For Nirali Patel, calling LeVar Burton an inspiration is an “understatement.”
When Patel and her family moved to Monroe when she was in first grade, she didn’t know how to read. After being in the Monroe school system for a year, nothing changed.
“I got through first grade with the help of my teachers and other students. I got through it, but I never knew how to read,” Patel said.
When Patel was in second grade, some teachers at her school expressed concerns about whether she would ever read. However, her second grade teacher, Ms. Placke, thought otherwise.

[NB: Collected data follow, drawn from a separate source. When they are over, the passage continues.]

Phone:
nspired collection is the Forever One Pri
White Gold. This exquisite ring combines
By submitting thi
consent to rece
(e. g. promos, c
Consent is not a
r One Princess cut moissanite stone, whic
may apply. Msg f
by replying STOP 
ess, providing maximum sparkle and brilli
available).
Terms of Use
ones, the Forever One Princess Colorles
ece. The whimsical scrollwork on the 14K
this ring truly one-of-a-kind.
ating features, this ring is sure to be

According to Patel, Placke is a “big advocate for reading.” She worked with Patel one-on-one everyday and employeed a helping hand from someone else.

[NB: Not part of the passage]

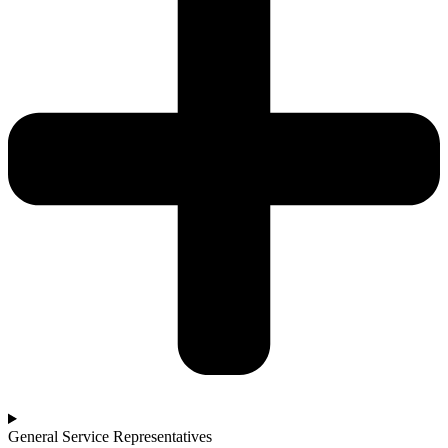
General Service Representatives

Almost everyday, Placke showed her class an episode of Reading Rainbow, of which LeVar Burton is and has always been the host.

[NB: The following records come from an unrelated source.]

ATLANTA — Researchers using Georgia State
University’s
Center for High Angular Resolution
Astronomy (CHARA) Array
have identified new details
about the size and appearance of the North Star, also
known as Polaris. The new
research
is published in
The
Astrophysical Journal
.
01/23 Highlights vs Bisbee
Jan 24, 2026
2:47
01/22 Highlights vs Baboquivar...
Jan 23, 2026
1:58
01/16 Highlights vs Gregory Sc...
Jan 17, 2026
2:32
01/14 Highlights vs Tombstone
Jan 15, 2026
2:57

Patel said that Burton’s love for reading cultivated the same love within herself.
“Seeing his passion for it and seeing the adventures he would go on…it made me want to learn even more,” Patel said.
Placke and Burton working together helped Patel become one of the top readers in her class in under a year, Patel said.
“If it weren’t for her and Reading Rainbow together, I probably wouldn’t be as successful. Both of them working hand and hand is the reason why I am who I am today,” Patel said.
Patel, now a junior secondary education major, attended this year’s Lyceum featuring LeVar Burton. She also attended the Patron Party preceding the event so she could talk to her childhood hero face to face.
Burton, who met Patel and took a selfie with her, said that he loves speaking on college campuses because of stories like hers.
“I feel a bit proprietary where you are concerned; I feel like I helped raise you. I’m invested,” Burton said.
Burton’s speech for the Lyceum was focused on the value of literacy and especially storytelling.
“As far as fulfilling one’s highest potential is concerned, literacy is the key,” Burton said.
Burton also discussed racial issues and how storytelling keeps our past alive as it did on “Roots.”
Of the Black Lives Matter movement, he said that such discourse is essential and that it is important that people understand the movement.
“A statement like Black Lives Matter does not in any way take away from the importance of the lives of any other category of individual human beings,” Burton said. He went on to explain that the movement calls out unequal treatment towards blacks in America and that it is not meant to devalue anyone else.
He weighed in on the #OscarsSoWhite controversy as well, saying that representation of all races is important to the inspiration of children at home who have the potential to go into that field one day.
Terrance Mickens Jr., a junior risk management and insurance major, said that he’s glad these subjects were brought up.
“I’m glad he pointed it out because all the lives matter and that’s what’s important,” Mickens said.